Carolyn Hax: Maybe talk to a child development specialist to feel out what the range of normal is? Whether he's a mainstream but placid kid or one with an undiagnosed condition would affect the approach you use to nudge him along. And, unfortunately, you probably do need to nudge him along, at least far enough to be self-supporting.


re: Sheltered bro: Do talk to him, if you can, not just about sex but about relationships in general. My husband's brother was really isolated at that age, couldn't talk to his very conservative parents, and disaster ensued. Husband still regrets not having offered the kid at least an opportunity to gain an outside sib-to-sib perspective on his very natural, very strong physical feelings and the emotional buffets that came with them.

Carolyn Hax: Thanks.


Round the mulberry bush: I read someplace during my husband's and my pre-marital counseling that most marriages have one or more "unresolvable issues" that may be an ongoing source of disagreement and the way to deal with them is to try and navigate through them as kindly as you can and not place any expectations on them being truly "resolved," but I've got one that's making me nuts: Scenario, I make a comment about some household issue like "I need to do some laundry" or "the living room is a bit out of hand isn't it?" and my husband jumps up and apologizes all over himself like I was accusing him for not doing the whatever. We have TALKED about this many times. I have explained that I am NOT accusing him of being at fault for the whatever, that it's mostly about kicking my own butt into gear, that if I wanted him to do something or felt some resentment for his not doing something I would say so directly, and that it makes me feel like a total harpy when he genuflects for no reason at all. He has reflected and feels that the primary reason he does this is that his mother is a passive aggressive type who issues indirect commands and holds silent grudges for 8 million years over minor stuff. Okay, so we've talked about this, we're both aware of this, and yet we continue to have these ridiculous and frustrating conversations that are wearing me (us, probably) out. How do we stop going in this particular circle? Any hope, or do I just resign myself to this one for the next forty or fifty years?

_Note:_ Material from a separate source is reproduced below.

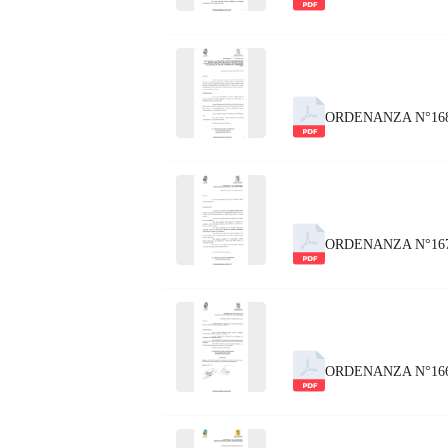
ORDENANZA N°16
ORDENANZA N°167
ORDENANZA N°166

Carolyn Hax: You could stop yourself from saying, "I need to do some laundry," and just do it.

Or, when he starts apologizing all over himself, you can say, "It's okay, don't worry--she can't hurt you any more." Doesn't need to be said with a straight face, and in fact is better without it. But acknowledging the old wound openly can be magically soothing for the person whose old wound has just been reopened.

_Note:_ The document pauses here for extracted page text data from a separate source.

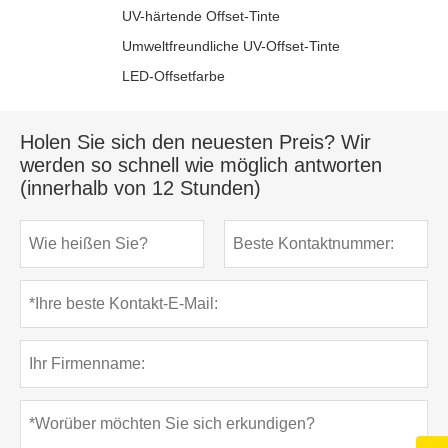
UV-härtende Offset-Tinte
Umweltfreundliche UV-Offset-Tinte
LED-Offsetfarbe
Holen Sie sich den neuesten Preis? Wir
werden so schnell wie möglich antworten
(innerhalb von 12 Stunden)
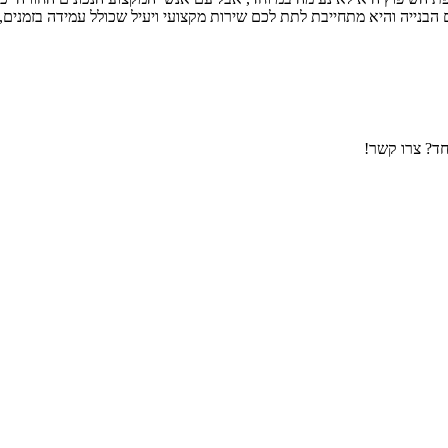
הבנייה והיא מתחייבת לתת לכם שירות מקצועי ויעיל שכולל עמידה בזמנים, ש
חד? צרו קשר!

Today's Cartoon: Nick's doodle today is great but the woman giving the disapproving look to the older guy (my age) and the Ashlee, well, she looks like you. In a good way, of course.

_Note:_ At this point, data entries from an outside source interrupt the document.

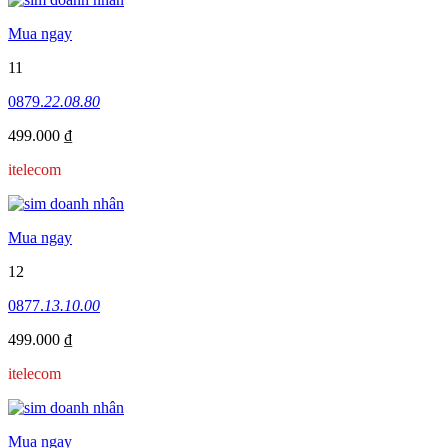
Mua ngay
11
0879.
22.08.80
499.000 ₫
itelecom
Mua ngay
12
0877.
13.10.00
499.000 ₫
itelecom
Mua ngay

Carolyn Hax: It is me. First time he's ever drawn me in his style. Usually he's mimicking the way I draw myself (stick figure). Bonus: The coot is my dad, with extra years and padding.

Nick loves his job.


Carolyn Hax: That's it for today. Bye, thanks, and type to youse next week.


reston, va.: Okay, I'll bite. What in the world prompted that e-mail in your inbox that you posted at the beginning of today's chat?

Carolyn Hax: Eek--I forgot to include the subject line. it was in response to my using "old coots" in the column today.